[r-t] Jump change notation
Andrew Johnson
andrew_johnson at uk.ibm.com
Sun May 17 17:09:28 UTC 2015
> From: Don Morrison <dfm at ringing.org>
> On Sun, May 17, 2015 at 2:47 AM, Glenn Taylor
> <gaataylor at blueyonder.co.uk> wrote:
> > FWIW, when Cambridge Jump was first published in the RW in about 1979
the
> > notation used was along the lines of:
> >
> > -3-(4.2)-2 etc.
> >
> > the "novelty" being that the bracketed part indicated that the next
row was
> > the end result of applying 14 followed by 12. Whilst less mathematical
and
> > perhaps a little more cumbersome than the notation used for
permutations and
> > cycles, it does have the benefit of retaining current notation (apart
from
> > the need to understand the purpose of the brackets) and thereby being
> > "accessible" to the non-mathematical interested party.
>
> Thank you. I'd completely forgotten about this.
>
> It has the virtue of being entirely clear how to go from the notation
> to a permutation. On the other hand, it seems exceedingly unclear how
> to go from a permutation to the notation! For the simple treble jump
> cases it works easily, but for more arbitrary jump changes you end up
> having to compose more than two ordinary changes. In general do you
> not have to assemble a sort of mini-composition or mini-method to get
> between two arbitrary rows? And in general do you not have a host of
> alternative possibilities to choose between (infinite, I think, though
> you could undoubtedly come up with some rules that at least bound
> things, probably to no more than N-1 ordinary changes to be composed,
> where N is the stage)? Is there an obvious choice for a canonical
> representative among them?
>
> I'm intrigued by your implication that it is more accessible than the
> alternatives. Ander's version simply names the bells (well, places)
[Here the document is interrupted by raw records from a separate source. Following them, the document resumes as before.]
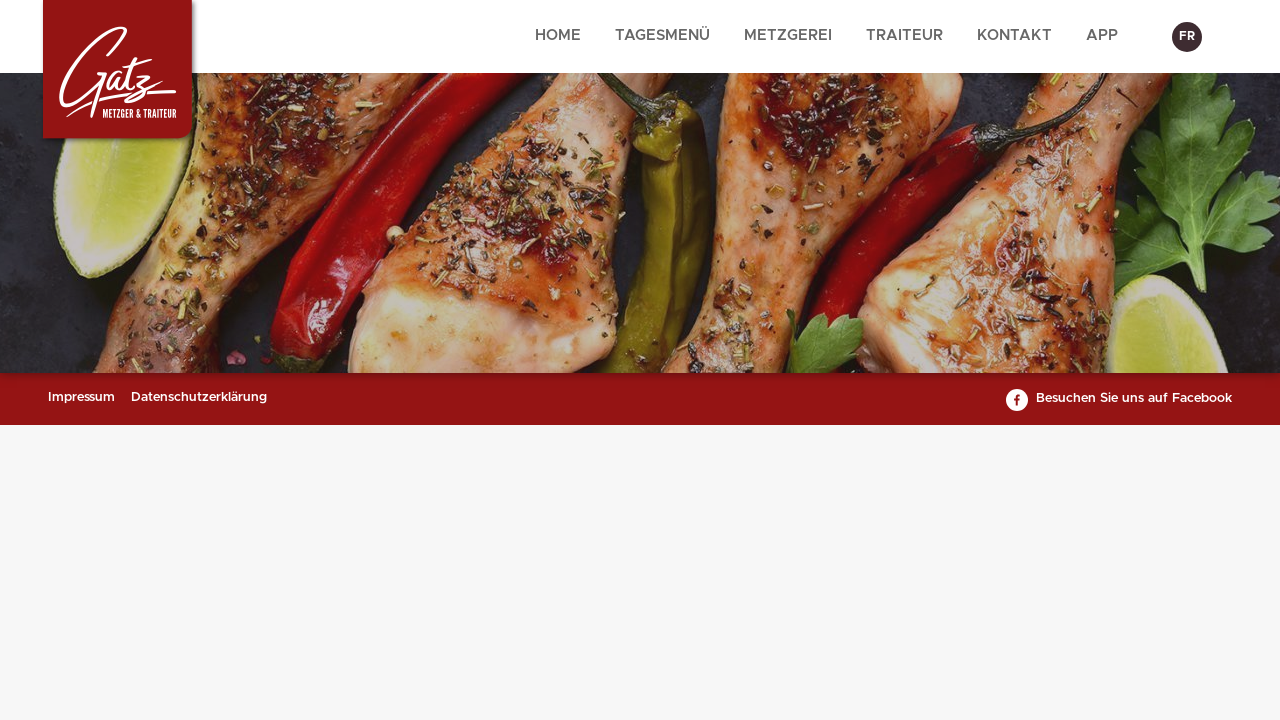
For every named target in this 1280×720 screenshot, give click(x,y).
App (1102, 35)
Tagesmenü (662, 35)
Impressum (81, 397)
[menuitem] (558, 36)
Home (558, 35)
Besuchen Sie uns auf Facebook (1134, 398)
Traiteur (904, 35)
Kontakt (1014, 35)
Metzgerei (788, 35)
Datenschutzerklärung (199, 397)
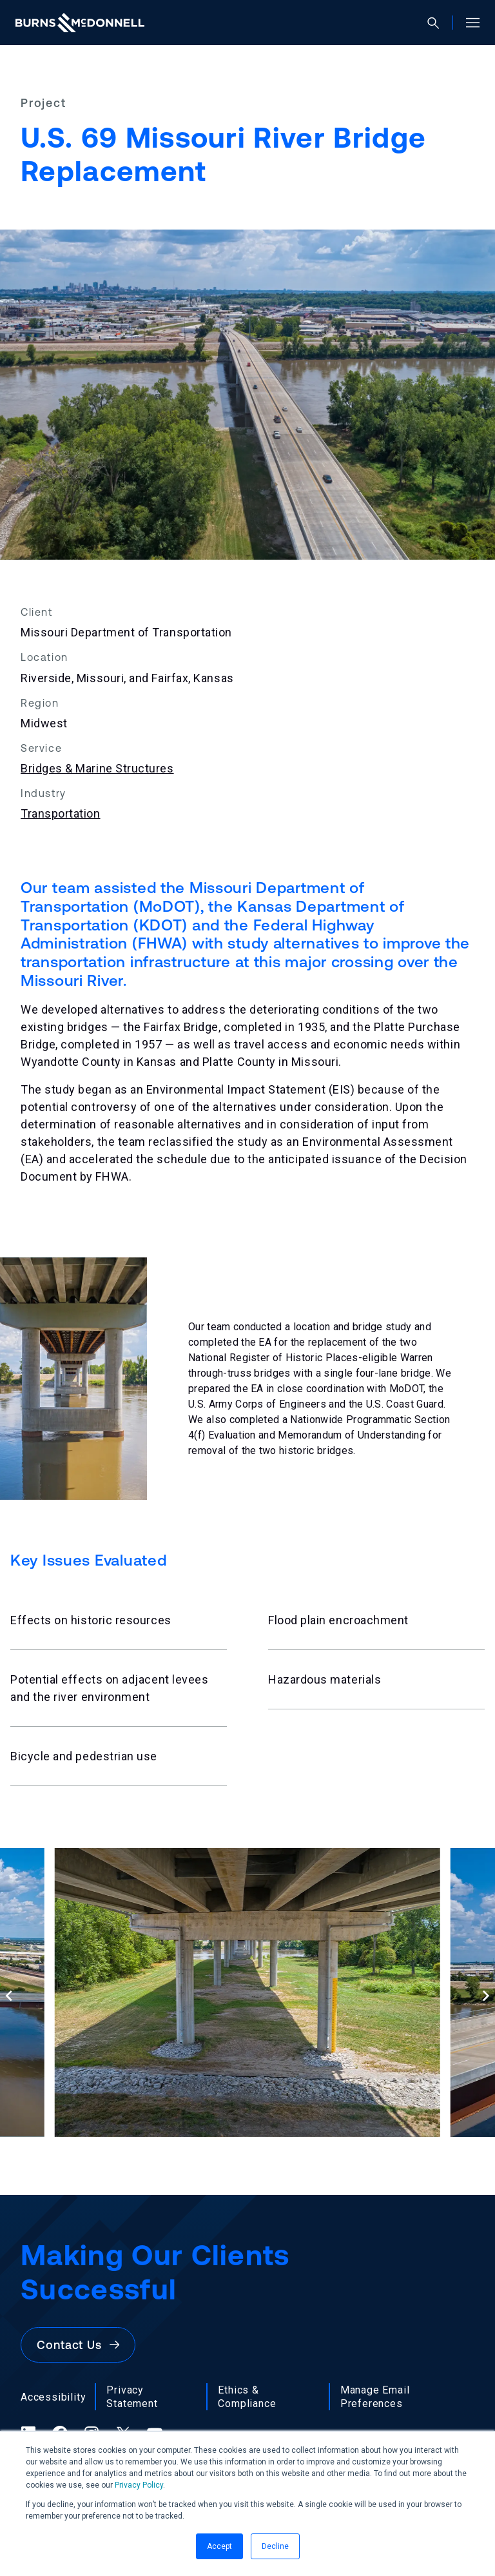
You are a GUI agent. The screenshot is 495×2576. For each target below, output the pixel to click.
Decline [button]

> that jump. That seems perfectly accessible to the naive user. Is it
> that it is unclear how to figure out what the other bells do that
> makes it seem more "mathematical" to you? And the brute force of
> simply writing down the permutation seems well within the normal scope
> of what ringers do--it's the same as dealing with a lead head, course
> head or coursing order--what am I missing that makes that less
> accessible?
>
> Anyway, as part of seriously considering this fourth possibility, does
> anyone have a suitable algorithm for going from an arbitrary
> permutation to something in this notation? The opposite need as in
> schemes (2) and (3) in my previous message.
>
The obvious algorithm is have a change where you swap bells which are out
of order (starting from the front just to make the choice definitive),
then see what you get and repeat the process until you get to the target
change. It even works for non-jump changes.
E.g.
13572468 -> 17432865
13754286 = 12
17345286 = 1678
17432586 = 1278
17432856 = 123458
17432865 = 123456
You can also put the place notation into a non-jump change aware program -
it might be false, but it will end up at the right row.